The Silent Room is where the largest amount of TIA engineering takes place. With testing kits and customer equipment lingering around, TIA Team decided that a better, more efficient way of working, needs to be implemented. Not only for testing but also for demonstration purposes. After a brainstorming session, the idea was born. Let us introduce – The TIA Smart Wall!
TIA Wall Components
TIA wall consists of several regular CPUs and one failsafe CPU, a managed switch and a regular switch, and a remote IO station. Furthermore, the remote IO station consists of analog inputs and outputs and a SIWAREX WP321 with a loadcell simulator. We connected an RTD input to a PT1000 and a 4-20 mA to a temperature transmitter.
Temperature Monitoring and Siemens Library
As a team, we wanted to monitor the temperature in the Silent Room and store that information in a MindSphere database directly from an S7-1500 CPU. After research, a standard library from Siemens that uses the MQTT (Message Queuing Telemetry Transport) protocol was found to communicate with the MindConnect IoT Extension app from MindSphere.
Moreover, within this library, a function block is available which connects to a broker. MQTT broker is a server that receives all messages from the clients and routes them to the appropriate client destination. The S7-1500 CPU is a client that can publish a topic with data towards the MindConnect IoT Extension app which acts as a broker. The LMindConn_MQTT is the function block in charge and it handles everything – publish messages towards a topic and subscribe to a topic to receive the messages. See Figure 2 – LMindConn_MQTT function block. Finally, in the backend, it is done with the standard Open User Communication blocks of an S7-1500 CPU.
MQTT Datastring
Siemens manuals tend to explain everything beautifully, however, with the exception of how to actually connect to a broker and how to handle potential faults. Therefore, after some digging through the code and half a night of debugging we finally made it work! The connection started to work, the topic was published, and the values were updated.
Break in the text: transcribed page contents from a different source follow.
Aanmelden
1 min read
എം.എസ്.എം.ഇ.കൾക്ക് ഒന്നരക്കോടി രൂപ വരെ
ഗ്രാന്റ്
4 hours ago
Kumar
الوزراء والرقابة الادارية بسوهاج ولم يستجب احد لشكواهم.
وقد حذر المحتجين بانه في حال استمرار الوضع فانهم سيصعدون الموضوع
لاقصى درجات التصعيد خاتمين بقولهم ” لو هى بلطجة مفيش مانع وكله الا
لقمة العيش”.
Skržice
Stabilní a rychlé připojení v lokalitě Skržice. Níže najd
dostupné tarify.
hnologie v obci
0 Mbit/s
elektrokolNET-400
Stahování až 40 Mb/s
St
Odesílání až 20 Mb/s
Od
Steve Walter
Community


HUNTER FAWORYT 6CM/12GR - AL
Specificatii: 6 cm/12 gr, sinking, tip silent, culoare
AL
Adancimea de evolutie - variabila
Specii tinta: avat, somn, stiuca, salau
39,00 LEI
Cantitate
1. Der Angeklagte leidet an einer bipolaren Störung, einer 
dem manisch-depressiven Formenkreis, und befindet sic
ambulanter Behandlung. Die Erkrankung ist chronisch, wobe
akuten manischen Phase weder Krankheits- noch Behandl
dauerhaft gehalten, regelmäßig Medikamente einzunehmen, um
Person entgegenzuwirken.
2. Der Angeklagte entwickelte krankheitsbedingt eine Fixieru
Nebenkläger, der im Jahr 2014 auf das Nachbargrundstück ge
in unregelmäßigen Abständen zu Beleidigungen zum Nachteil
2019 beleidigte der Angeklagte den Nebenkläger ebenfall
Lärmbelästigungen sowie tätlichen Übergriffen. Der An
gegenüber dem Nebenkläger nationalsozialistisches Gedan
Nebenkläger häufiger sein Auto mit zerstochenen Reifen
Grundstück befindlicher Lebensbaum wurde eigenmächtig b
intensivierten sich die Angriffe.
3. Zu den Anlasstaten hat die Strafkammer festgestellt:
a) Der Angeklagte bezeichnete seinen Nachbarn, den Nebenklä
The connection can be non-encrypted and encrypted; for the Silent Room temperature logging, an encrypted connection is used. The two temperature values are sent to the broker every 5 seconds which is done by sending a WSTRING with the right MQTT specification. That specific string is created by a function called the MindSphereDataStringCollector and looks like Figure 3 – MQTT data string.
The MQTT Datastring, created by the MindSphereDataStringCollector function, can consist of 50 data points, and the string can be configured in a separate DB that is connected to the function.
With the datapoint configuration in place, we only have cyclically to call the DataStringCollector, but only when we have a connection with MindSphere, to ensure we update the temperature values. Figure 5 – Call of the MindSphereDataStringCollector shows the call of the function.
TIA CoNet Library Demo
Finally, with the connection in place and a periodic message send time of 5 seconds we get great insights about the temperature in the Silent Room.
In the future, we would like to add all the data from the TIA CoNet Library Demo project to MindSphere to have a general use-case to present. See Figure 7 – TIA CoNet Library Demo WinCC Screen for an indication.